Add templates for story_cloze #443

zaidalyafeai · 2021-09-16T23:21:57Z

Added a custom data loader script for the offline dataset story_cloze. Also, created a candidate template.

VictorSanh · 2021-09-17T15:35:25Z

Thanks for opening this PR @zaidalyafeai !

I was initially suggesting that:

your story_cloze.py goes to huggingface/datasets via a PR (as a dataset that you need manual download)
the datasets library version is installed locally from your PR (in your local version, you would specify the local path where you need to load the data i.e. path_to_manual_folder)
Ultimately, we would probably have a "data_dir" box in the promptsource to specify the data_dir in the tool rather than specifying it in the code, but we don't need that now since the priority is to get the eval suite ready

This has multiple advantages:

you would still be able to prompt this dataset in promptsource
the things that should to be in datasets (storycloze.py, datasets_info.json) would be in datasets in not in promptsource
when we do seqio caching, that would work out of the box -> right now I don't think that works

btw, you shouldn't push the .lock file (even though I believe in hf datasets, it's flagged in the .gitignore)

zaidalyafeai · 2021-09-17T16:06:55Z

Thanks @VictorSanh, I already opened a PR to add it to huggingface datasets but it seems because of the large number of open PRs it will take sometime to revise and merge. I was suggesting this approach in case if we need to add custom datasets quickly so that we don't need to wait for PRs to be merged to datasets. Since @awebson is saying that this dataset is a must-have, what do you suggest is the next thing to do ?

VictorSanh · 2021-09-17T16:38:02Z

Thanks @VictorSanh, I already opened a PR to add it to huggingface datasets but it seems because of the large number of open PRs it will take sometime to revise and merge. I was suggesting this approach in case if we need to add custom datasets quickly so that we don't need to wait for PRs to be merged to datasets. Since @awebson is saying that this dataset is a must-have, what do you suggest is the next thing to do ?

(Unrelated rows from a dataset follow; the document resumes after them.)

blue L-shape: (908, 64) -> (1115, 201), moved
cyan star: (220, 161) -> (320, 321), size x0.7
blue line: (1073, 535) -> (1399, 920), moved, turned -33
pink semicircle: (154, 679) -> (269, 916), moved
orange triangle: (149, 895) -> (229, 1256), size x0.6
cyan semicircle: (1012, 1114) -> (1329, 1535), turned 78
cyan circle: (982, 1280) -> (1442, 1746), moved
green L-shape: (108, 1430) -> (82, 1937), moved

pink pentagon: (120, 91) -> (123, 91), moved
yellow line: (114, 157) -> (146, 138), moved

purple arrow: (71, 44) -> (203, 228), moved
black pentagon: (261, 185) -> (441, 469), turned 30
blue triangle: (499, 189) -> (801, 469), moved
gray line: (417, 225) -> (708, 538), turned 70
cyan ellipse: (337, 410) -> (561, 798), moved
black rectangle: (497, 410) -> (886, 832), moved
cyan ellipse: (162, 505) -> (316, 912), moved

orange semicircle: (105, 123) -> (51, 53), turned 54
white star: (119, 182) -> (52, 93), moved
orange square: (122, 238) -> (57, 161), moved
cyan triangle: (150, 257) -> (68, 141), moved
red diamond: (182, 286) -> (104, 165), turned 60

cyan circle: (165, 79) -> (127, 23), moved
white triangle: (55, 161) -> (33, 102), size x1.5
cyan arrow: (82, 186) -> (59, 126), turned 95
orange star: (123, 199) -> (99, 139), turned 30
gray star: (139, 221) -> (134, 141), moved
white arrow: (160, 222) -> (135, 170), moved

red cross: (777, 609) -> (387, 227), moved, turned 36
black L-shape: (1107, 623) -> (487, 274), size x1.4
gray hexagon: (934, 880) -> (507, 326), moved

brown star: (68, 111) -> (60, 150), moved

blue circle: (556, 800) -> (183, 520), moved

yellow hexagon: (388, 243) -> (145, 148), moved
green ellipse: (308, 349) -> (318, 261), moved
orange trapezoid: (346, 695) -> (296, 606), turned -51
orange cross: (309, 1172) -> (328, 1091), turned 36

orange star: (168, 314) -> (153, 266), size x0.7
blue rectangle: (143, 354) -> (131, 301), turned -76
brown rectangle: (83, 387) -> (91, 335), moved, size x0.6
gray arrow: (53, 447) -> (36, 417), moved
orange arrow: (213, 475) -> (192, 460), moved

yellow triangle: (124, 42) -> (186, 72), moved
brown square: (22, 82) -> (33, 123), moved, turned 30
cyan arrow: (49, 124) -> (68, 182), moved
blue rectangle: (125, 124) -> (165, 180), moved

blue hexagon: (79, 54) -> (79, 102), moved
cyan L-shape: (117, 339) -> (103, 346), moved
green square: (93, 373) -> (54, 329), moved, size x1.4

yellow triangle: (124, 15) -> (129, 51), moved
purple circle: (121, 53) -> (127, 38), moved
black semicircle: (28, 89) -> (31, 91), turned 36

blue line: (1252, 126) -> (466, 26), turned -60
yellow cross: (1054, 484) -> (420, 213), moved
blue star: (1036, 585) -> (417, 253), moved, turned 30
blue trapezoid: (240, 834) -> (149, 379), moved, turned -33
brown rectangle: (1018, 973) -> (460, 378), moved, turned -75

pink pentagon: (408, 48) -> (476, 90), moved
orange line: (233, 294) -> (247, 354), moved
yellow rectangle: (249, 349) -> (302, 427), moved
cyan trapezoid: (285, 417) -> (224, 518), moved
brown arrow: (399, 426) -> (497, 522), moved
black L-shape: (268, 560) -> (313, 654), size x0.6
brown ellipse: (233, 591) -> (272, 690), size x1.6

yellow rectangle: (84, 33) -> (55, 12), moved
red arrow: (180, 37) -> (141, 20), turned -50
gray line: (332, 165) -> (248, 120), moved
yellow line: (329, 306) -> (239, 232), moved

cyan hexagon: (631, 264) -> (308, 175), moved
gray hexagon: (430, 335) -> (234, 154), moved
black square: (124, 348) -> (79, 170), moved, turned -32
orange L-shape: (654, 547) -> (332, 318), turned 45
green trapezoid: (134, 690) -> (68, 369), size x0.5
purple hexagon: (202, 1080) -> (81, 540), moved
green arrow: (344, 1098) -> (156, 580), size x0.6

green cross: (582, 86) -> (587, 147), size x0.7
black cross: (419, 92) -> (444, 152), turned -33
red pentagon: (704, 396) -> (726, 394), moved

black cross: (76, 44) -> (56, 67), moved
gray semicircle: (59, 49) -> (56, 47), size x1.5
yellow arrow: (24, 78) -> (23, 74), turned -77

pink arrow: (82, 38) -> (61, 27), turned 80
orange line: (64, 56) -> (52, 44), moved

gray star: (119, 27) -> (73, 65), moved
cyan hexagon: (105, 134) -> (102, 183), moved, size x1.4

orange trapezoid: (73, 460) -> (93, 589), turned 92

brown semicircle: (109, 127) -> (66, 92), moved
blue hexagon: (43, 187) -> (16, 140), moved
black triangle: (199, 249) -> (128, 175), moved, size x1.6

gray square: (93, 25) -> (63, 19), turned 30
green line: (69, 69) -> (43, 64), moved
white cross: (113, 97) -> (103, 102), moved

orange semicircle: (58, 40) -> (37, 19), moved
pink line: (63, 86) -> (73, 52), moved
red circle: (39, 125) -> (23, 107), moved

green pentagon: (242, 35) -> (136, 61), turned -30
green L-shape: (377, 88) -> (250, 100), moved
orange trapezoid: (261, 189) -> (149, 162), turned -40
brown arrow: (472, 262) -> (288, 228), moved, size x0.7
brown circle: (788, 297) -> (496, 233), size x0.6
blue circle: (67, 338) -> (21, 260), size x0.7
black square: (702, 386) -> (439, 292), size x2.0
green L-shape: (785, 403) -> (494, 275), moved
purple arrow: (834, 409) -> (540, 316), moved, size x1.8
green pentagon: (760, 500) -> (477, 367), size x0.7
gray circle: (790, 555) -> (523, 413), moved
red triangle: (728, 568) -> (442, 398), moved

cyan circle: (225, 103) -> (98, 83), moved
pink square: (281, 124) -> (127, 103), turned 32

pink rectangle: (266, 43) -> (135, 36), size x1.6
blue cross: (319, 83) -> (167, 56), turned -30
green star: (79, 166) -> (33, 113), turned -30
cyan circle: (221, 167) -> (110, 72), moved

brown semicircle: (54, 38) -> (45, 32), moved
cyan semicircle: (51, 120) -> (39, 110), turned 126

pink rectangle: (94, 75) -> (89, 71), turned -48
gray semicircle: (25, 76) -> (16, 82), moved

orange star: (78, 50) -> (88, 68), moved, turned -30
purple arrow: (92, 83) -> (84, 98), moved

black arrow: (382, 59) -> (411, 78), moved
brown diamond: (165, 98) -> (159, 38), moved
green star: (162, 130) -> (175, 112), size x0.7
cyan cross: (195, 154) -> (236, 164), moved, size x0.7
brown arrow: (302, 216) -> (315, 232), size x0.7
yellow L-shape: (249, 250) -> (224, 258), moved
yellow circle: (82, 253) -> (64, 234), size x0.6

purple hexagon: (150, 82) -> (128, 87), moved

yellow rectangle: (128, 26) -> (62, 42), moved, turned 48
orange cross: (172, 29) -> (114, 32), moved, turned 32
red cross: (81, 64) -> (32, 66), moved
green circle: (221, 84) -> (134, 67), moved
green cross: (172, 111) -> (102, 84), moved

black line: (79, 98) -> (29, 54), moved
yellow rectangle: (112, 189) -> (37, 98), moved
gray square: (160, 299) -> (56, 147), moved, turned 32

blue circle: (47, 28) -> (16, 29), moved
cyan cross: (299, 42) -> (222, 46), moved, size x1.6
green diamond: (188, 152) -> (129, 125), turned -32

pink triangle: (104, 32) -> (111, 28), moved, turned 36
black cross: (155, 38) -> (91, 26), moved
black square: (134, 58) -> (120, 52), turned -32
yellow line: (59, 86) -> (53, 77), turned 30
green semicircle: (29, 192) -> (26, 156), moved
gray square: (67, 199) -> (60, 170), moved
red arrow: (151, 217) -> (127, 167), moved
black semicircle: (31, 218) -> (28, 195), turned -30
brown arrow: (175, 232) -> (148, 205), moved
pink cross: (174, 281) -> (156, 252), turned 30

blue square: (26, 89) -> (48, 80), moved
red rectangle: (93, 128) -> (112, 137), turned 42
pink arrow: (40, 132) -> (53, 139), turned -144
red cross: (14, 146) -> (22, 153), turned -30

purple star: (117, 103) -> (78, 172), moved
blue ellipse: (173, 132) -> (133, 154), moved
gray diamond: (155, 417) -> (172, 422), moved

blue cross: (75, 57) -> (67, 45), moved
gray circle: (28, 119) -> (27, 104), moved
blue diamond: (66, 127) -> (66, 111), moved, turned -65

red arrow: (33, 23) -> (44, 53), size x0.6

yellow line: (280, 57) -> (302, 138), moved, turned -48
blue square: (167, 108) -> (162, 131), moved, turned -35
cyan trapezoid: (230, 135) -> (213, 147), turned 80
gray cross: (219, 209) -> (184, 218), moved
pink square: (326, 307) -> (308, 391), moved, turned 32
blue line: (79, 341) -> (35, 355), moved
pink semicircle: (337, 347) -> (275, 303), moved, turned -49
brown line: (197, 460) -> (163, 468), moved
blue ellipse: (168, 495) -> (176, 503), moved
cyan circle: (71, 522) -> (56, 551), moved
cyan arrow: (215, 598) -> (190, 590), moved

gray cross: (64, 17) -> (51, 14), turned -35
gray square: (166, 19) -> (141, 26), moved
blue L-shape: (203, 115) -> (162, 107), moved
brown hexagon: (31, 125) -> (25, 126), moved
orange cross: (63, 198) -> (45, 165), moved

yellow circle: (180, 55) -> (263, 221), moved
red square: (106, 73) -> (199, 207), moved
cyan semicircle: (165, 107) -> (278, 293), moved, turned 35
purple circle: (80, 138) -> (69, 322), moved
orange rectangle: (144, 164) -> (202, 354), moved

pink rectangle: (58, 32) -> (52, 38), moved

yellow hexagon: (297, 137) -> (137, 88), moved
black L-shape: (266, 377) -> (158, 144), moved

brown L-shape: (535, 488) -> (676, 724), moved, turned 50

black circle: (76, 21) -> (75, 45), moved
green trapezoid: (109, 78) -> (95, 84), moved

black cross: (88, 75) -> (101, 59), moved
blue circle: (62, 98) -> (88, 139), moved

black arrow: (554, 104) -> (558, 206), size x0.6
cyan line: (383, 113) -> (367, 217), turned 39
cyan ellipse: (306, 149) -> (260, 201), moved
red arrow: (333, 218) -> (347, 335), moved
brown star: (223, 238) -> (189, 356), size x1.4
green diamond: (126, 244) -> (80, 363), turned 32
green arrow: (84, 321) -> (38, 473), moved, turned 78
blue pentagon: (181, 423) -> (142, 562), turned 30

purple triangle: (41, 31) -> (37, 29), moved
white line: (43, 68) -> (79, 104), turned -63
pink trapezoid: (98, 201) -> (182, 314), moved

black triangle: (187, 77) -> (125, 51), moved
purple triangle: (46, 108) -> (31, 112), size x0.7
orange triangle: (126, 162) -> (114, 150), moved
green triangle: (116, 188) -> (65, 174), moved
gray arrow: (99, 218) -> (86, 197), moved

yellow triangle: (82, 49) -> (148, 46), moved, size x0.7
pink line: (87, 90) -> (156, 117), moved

Oh awesome, I didn't find it initially for some reason...

Yes, please do:

the datasets library version is installed locally from your PR (in your local version, you would specify the local path where you need to load the data i.e. path_to_manual_folder)
remove the three files (.lock, story_cloze.py and datasets_info.json)
remove CUSTOM_DATASETS related stuff in promptsource.py

once this is done, i will ask you to seqio cache the dataset and upload it to the hub (i will share the command with you later)

thank you!

zaidalyafeai · 2021-09-17T18:13:30Z

Sounds good, what about the templates, for story_cloze, do I add them as part of this PR or just discard it?

VictorSanh · 2021-09-17T18:37:22Z

yes, let's have the template here in this pr!

zaidalyafeai · 2021-09-17T22:53:04Z

@VictorSanh I followed your steps and this seems to work fine. I want to test the seqio cache script early on some test templates to make sure it works fine.

zaidalyafeai · 2021-09-18T20:20:23Z

Since the dataset requires manual download and is not part of hf datasets maybe it should be excluded from the build checks?

VictorSanh

from what i can saw from the data, LGTM! corrected a few minor things.

Letting @awebson validating one more time and we can cache it.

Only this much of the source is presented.